Credit: Far Out / YouTube Still
Tue 12 May 2026 17:45, UK
Comedy is supposed to stretch boundaries and push buttons, but Jim Carrey still went home thinking that he’d booked himself a one-way trip to hell for a scene that he was worried had gone too far.
In terms of material, Carrey has never been known as one of those comics who goes so far beyond the line that they can’t see it anymore. He started as an impressionist, which is one of the least offensive forms there is, and even when he dropped it, he was more of a physical guy than a verbal one.
He can stretch his malleable mug into some odd-looking contortions, but nobody’s ever watched Carrey performing stand-up, sketch comedy, or on the big screen and been left aghast at some of the things he’s said. And yet, when he introduced what would become a signature character, he was feeling the heat.
Quite literally, since Fire Marshal Bill made his debut on In Living Color in February 1991. The fictional fireman instantly became one of Carrey’s most popular skits, but he knew there’s always the risk of giving audiences too much of a good thing, so he only appeared in around a dozen sketches in total.
It’s easy to see why Carrey was nervous for the character’s debut, with Fire Marshal Bill portrayed as having suffered from serious burns, which doesn’t sound like laugh-a-minute stuff. When he enters a family home and sets it on fire to prove a point, sticks a fork in an electrical socket, and lights a match with his teeth to cause a gas explosion, the star wasn’t sure how it would go down.

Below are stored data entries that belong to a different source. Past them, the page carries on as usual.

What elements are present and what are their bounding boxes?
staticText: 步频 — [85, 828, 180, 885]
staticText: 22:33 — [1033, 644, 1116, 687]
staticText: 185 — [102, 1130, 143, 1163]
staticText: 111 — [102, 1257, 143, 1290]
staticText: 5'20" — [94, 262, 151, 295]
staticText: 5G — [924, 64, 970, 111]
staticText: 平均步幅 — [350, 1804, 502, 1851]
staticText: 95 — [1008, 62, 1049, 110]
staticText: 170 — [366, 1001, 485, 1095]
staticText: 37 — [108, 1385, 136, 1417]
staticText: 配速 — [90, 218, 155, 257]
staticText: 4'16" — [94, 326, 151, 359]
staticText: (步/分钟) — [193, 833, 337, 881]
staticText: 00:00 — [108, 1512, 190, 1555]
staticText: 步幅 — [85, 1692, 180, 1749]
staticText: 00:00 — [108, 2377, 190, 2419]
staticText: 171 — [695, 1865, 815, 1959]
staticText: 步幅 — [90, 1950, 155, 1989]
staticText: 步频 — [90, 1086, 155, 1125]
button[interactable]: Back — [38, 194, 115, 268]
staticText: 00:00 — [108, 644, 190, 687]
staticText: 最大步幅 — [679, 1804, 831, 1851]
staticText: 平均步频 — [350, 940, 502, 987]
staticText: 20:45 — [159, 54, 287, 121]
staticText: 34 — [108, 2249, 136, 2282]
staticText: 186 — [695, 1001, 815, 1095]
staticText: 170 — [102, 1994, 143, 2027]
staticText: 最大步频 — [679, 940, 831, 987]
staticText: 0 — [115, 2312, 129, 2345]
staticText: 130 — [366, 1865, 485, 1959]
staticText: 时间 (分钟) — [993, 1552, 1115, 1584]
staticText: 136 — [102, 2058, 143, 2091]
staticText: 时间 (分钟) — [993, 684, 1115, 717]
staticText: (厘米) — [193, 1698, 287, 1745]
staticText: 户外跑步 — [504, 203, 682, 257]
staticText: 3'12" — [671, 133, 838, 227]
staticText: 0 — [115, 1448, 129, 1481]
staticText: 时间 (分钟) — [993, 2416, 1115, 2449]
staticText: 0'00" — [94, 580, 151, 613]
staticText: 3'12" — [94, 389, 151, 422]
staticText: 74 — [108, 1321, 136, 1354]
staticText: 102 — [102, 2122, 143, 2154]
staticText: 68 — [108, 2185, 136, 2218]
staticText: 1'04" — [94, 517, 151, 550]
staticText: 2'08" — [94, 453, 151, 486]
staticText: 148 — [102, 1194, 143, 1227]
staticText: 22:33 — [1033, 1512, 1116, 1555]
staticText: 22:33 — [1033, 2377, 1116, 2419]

“The first time I did Fire Marshal Bill, I went home feeling like I was going to hell,” he confessed. “Then I sat back and looked at it, and kind of went, ‘You know, it’s not that bad. Was the original impulse to do that evil, or was it coming from a good place?’ I just wanted to make people laugh.”
He succeeded, based on the reaction of the live studio audience, but if he hadn’t been the one who created a burned, scarred, and borderline insane fire marshal with especially pronounced teeth because their lips had been seared off in a previous incident, he believes he might have felt differently.
Further reading: Cutting Room Floor
“If somebody else wrote it, I’d probably think it was disgusting,” Carrey acknowledged. Fortunately, he did write it, and he thought it was hilarious. Everyone else seemed to agree, too, with the character wasting little time in evolving into one of In Living Color‘s favourite attractions, although there was some backlash.
Fire Marshal Bill was accused of being insensitive and mocking toward burn victims, with his fondness for causing unprompted arson out of nowhere also being considered a potentially dangerous influence for younger viewers to imitate his actions. Still, at least he prefaced it by suggesting that he’d go to hell for it either way.